# Kuat NV vs. Thule T2 vs. Saris CycleON Pro/Thelma



## J the J (Jul 19, 2010)

Ultimate Showdown of Ultimate Destiny?

I have a 2009 prius and am going to be having u-haul install a 1.25" receiver on it in the next week or two so I can attach a hitch mount bike rack.

The main bike I'm going to be transporting is a 2010 extra large Reign 0, but maybe occasionally another bike like if I can find a cute bike riding girl to join me every now and then 

So I'm trying to decide which rack to get. Figure it's better to get a decent one now then a cheap one and then a nice one later on.

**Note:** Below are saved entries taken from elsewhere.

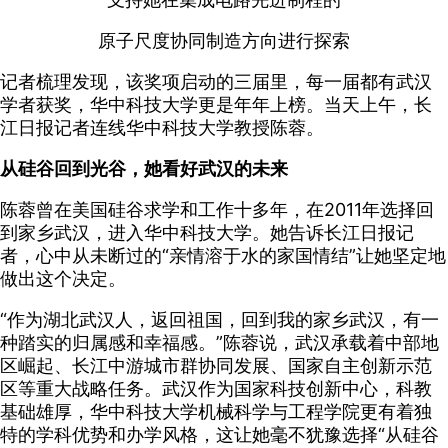
原子尺度协同制造方向进行探索
记者梳理发现，该奖项启动的三届里，每一届都有武汉
学者获奖，华中科技大学更是年年上榜。当天上午，长
江日报记者连线华中科技大学教授陈蓉。
从硅谷回到光谷，她看好武汉的未来
陈蓉曾在美国硅谷求学和工作十多年，在2011年选择回
到家乡武汉，进入华中科技大学。她告诉长江日报记
者，心中从未断过的“亲情溶于水的家国情结”让她坚定地
做出这个决定。
“作为湖北武汉人，返回祖国，回到我的家乡武汉，有一
种踏实的归属感和幸福感。”陈蓉说，武汉承载着中部地
区崛起、长江中游城市群协同发展、国家自主创新示范
区等重大战略任务。武汉作为国家科技创新中心，科教
基础雄厚，华中科技大学机械科学与工程学院更有着独
特的学科优势和办学风格，这让她毫不犹豫选择“从硅谷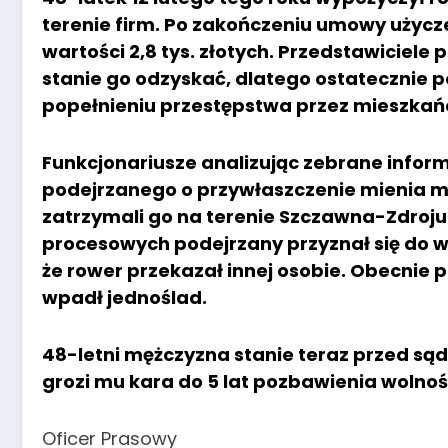
terenie firm. Po zakończeniu umowy użycze
wartości 2,8 tys. złotych. Przedstawiciele
stanie go odzyskać, dlatego ostatecznie p
popełnieniu przestępstwa przez mieszkań
Funkcjonariusze analizując zebrane inform
podejrzanego o przywłaszczenie mienia mę
zatrzymali go na terenie Szczawna-Zdroj
procesowych podejrzany przyznał się do win
że rower przekazał innej osobie. Obecnie p
wpadł jednoślad.
48-letni mężczyzna stanie teraz przed są
grozi mu kara do 5 lat pozbawienia wolnoś
Oficer Prasowy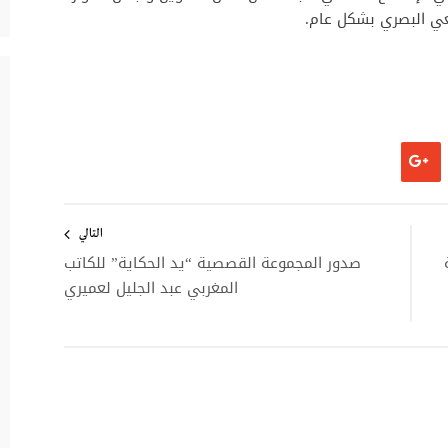
ي البصري بشكل عام.
التالي
صدور المجموعة القصصية “يد الحكاية” للكاتب
المغربي عبد الجليل لعميري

So i've been doing a bunch of reading and checking out the threads on here (particularly wingnutt's reviews) and have narrowed it down to the Kuat NV, the Thule T2, and the Saris racks.

My top two though are the NV and T2 with the Kuat NV coming out slightly ahead of the T2 but the T2 is still in the running and I'm still looking at the Saris to keep my options open

I'm having a really hard time deciding which one is the best though. The price on all three is within 80 bucks or so of each other so that's not an issue and I would rather go with the one that is the best.

Things that are important to me:

1. Stability (how well it holds the bike without damaging it and without the rack swaying or bending)
2. Build quality, reliability & warranty ( how well the rack is built, how rugged it is, how long it should last, maybe this should be included in the above)
2. Security features (how well it keeps my rack and bike from getting stolen, I will not leave my bike unattended for any long periods of time, but if i run into a 7/11 real quick which one has better security features to keep someone from doing a fast snatch and grab)
3. Weight (all seem to be relatively close in weight with thule being the heaviest, but the others not being that much lighter)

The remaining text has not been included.